Source(s): Springer Nature
 A valley of broken houses and debris following the 2010 earthquake in Port-Au-prince, Haiti.
arindambanerjee/Shutterstock

A network of inexpensive seismometers, installed in people’s living rooms, gardens and workplaces across Haiti, is helping scientists to unravel the inner workings of the magnitude-7.2 earthquake that devastated the southwestern part of the Caribbean nation this month. The community-science effort launched after the country’s last major earthquake — a magnitude-7 tremor in 2010 that killed more than 100,000 people — and has since helped to reveal details about Haiti’s seismic activity.

In a country whose official seismic-monitoring stations are sometimes offline because of limited resources, the community-seismology project provides much-needed data. Right now, the network is detecting aftershocks that continue to rattle the region. Its seismometers feed data into a system that displays the locations and magnitudes of Haitian earthquakes on a web-based portal in real time.

“It’s not professional equipment, and there are a lot of limitations,” says Dominique Boisson, a geologist at the State University of Haiti in Port-au-Prince who helps to run the network. But “some results are very nice”.

Difficult work

The network underscores just how far seismology in Haiti has come in 11 years. When the 2010 earthquake struck near Port-au-Prince, the country had no seismologists and just one official seismic-monitoring station, says Boisson. Now, there are several professional seismologists, as well as 7 stations in the official national network, which is operated by Haiti’s Bureau of Mines and Energy, and 15 in the community-science network.

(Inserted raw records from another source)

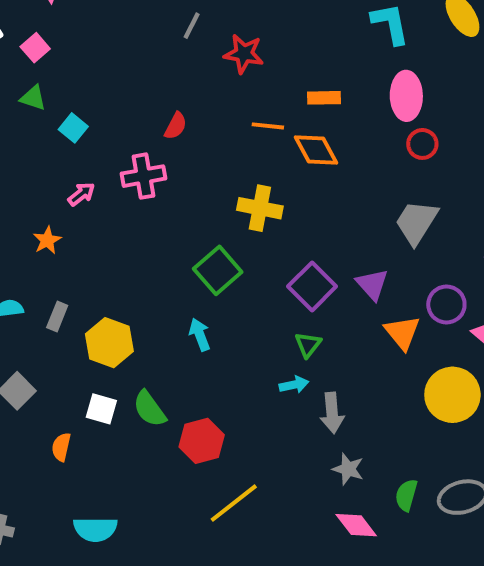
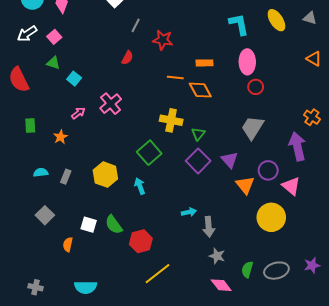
red semicircle: (176, 126) -> (127, 58), moved
pink cross: (143, 176) -> (111, 104), turned -30
yellow hexagon: (109, 343) -> (105, 175), moved
green triangle: (308, 345) -> (198, 134), moved

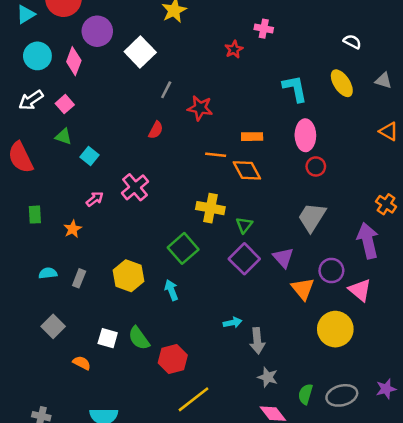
orange semicircle: (68, 244) -> (82, 363), turned 104

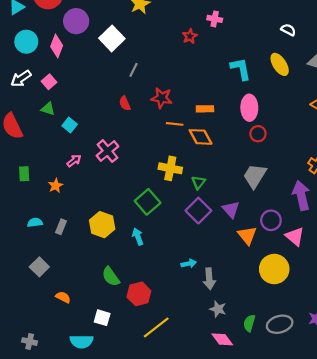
red star: (200, 108) -> (162, 98), moved
red semicircle: (156, 130) -> (125, 103), turned 128
white square: (108, 338) -> (102, 318), moved

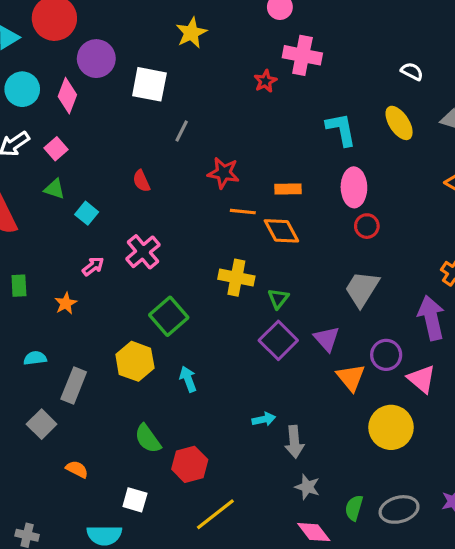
pink cross: (215, 19) -> (302, 55), size x1.6
white square: (112, 38) -> (149, 84), turned -35
red semicircle: (125, 103) -> (141, 181), moved
green square: (148, 202) -> (169, 316), moved
gray rectangle: (61, 227) -> (74, 385), moved, size x1.5

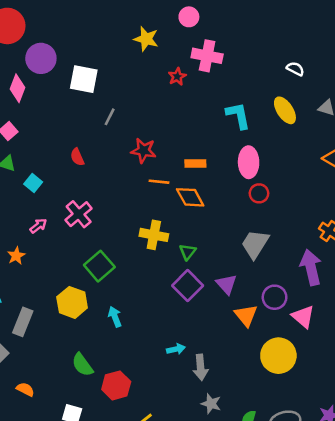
yellow star: (191, 33) -> (146, 39), moved, turned -30

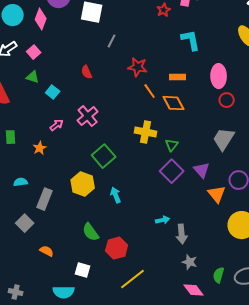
cyan L-shape: (238, 116) -> (191, 40), moved
orange line: (159, 182) -> (150, 91), turned 49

Within days of the big quake hitting on 14 August, teams of scientists and technicians were driving towards its epicentre, carrying seismometers and other instruments to measure how the ground was moving. Monitoring the Earth with scientific instruments immediately after a quake allows researchers to better understand why the earthquake occurred and the future seismic risk. In 2010, it took weeks after the quake for foreign researchers to fly to Haiti and deploy instruments.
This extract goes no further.